Summary
Sempra Energy (SRE) subsidiary San Diego Gas & Electric Company (SDG&E) has filed an unopposed offer of settlement with the Federal Energy Regulatory Commission (FERC) regarding its TO6 proceeding. This settlement proposes an increase in SDG&E's authorized base return on equity from 10.10% to 10.28% and establishes a hypothetical capital structure with 54% equity. This is a positive development as it provides clarity on future revenue generation for SDG&E's transmission operations. The terms of the settlement are subject to FERC approval, which is anticipated in the second half of 2026. If approved, these changes would be retroactively effective from June 1, 2025. Crucially, Sempra expects the financial impact of this settlement to fall within its previously announced 2026 and 2027 earnings-per-common-share (EPS) guidance ranges, indicating no negative surprise to near-term earnings expectations.
Key Highlights
- 1SDG&E has filed an unopposed offer of settlement in its TO6 FERC proceeding.

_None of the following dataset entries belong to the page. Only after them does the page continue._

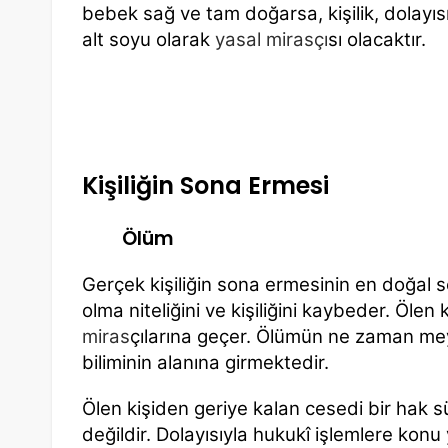
bebek sağ ve tam doğarsa, kişilik, dolayıs
alt soyu olarak
yasal mirasçı
sı olacaktır.
Kişiliğin Sona Ermesi
Ölüm
Gerçek kişiliğin sona ermesinin en doğal s
olma niteliğini ve kişiliğini kaybeder. Ölen 
miras
çılarına geçer. Ölümün ne zaman mey
biliminin alanına girmektedir.
Ölen kişiden geriye kalan cesedi bir hak sü
değildir. Dolayısıyla hukukî işlemlere kon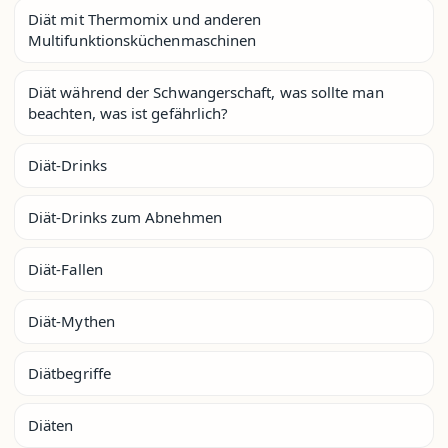
Diät mit Thermomix und anderen
Multifunktionsküchenmaschinen
Diät während der Schwangerschaft, was sollte man
beachten, was ist gefährlich?
Diät-Drinks
Diät-Drinks zum Abnehmen
Diät-Fallen
Diät-Mythen
Diätbegriffe
Diäten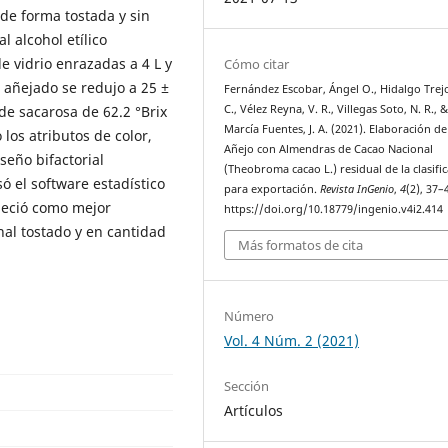
 de forma tostada y sin
l alcohol etílico
e vidrio enrazadas a 4 L y
Cómo citar
 añejado se redujo a 25 ±
Fernández Escobar, Ángel O., Hidalgo Trejo
de sacarosa de 62.2 °Brix
C., Vélez Reyna, V. R., Villegas Soto, N. R., 
Marcía Fuentes, J. A. (2021). Elaboración de
 los atributos de color,
Añejo con Almendras de Cacao Nacional
seño bifactorial
(Theobroma cacao L.) residual de la clasifi
ó el software estadístico
para exportación.
Revista InGenio
,
4
(2), 37–
bleció como mejor
https://doi.org/10.18779/ingenio.v4i2.414
al tostado y en cantidad
Más formatos de cita
Número
Vol. 4 Núm. 2 (2021)
Sección
Artículos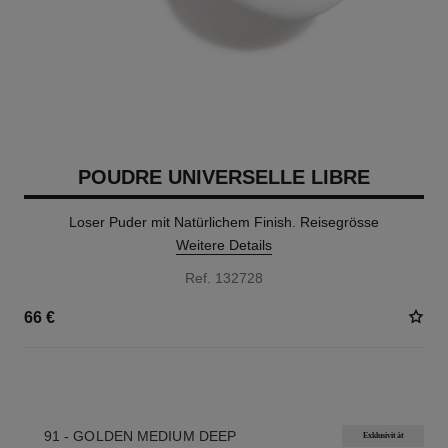
POUDRE UNIVERSELLE LIBRE
Loser Puder mit Natürlichem Finish. Reisegrösse
Weitere Details
Ref. 132728
66 €
10 NUANCEN VERFÜGBAR
91 - GOLDEN MEDIUM DEEP
Exklusivität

- 2The settlement proposes an increase in SDG&E's authorized base return on equity to 10.28% (from 10.10%).
- 3A hypothetical capital structure with 54% equity is established as part of the settlement.
- 4FERC approval of the settlement is expected in the second half of 2026.
- 5If approved, the settlement terms would be effective retroactively to June 1, 2025.
- 6Sempra anticipates the settlement's impact on EPS to be within existing 2026 and 2027 guidance ranges.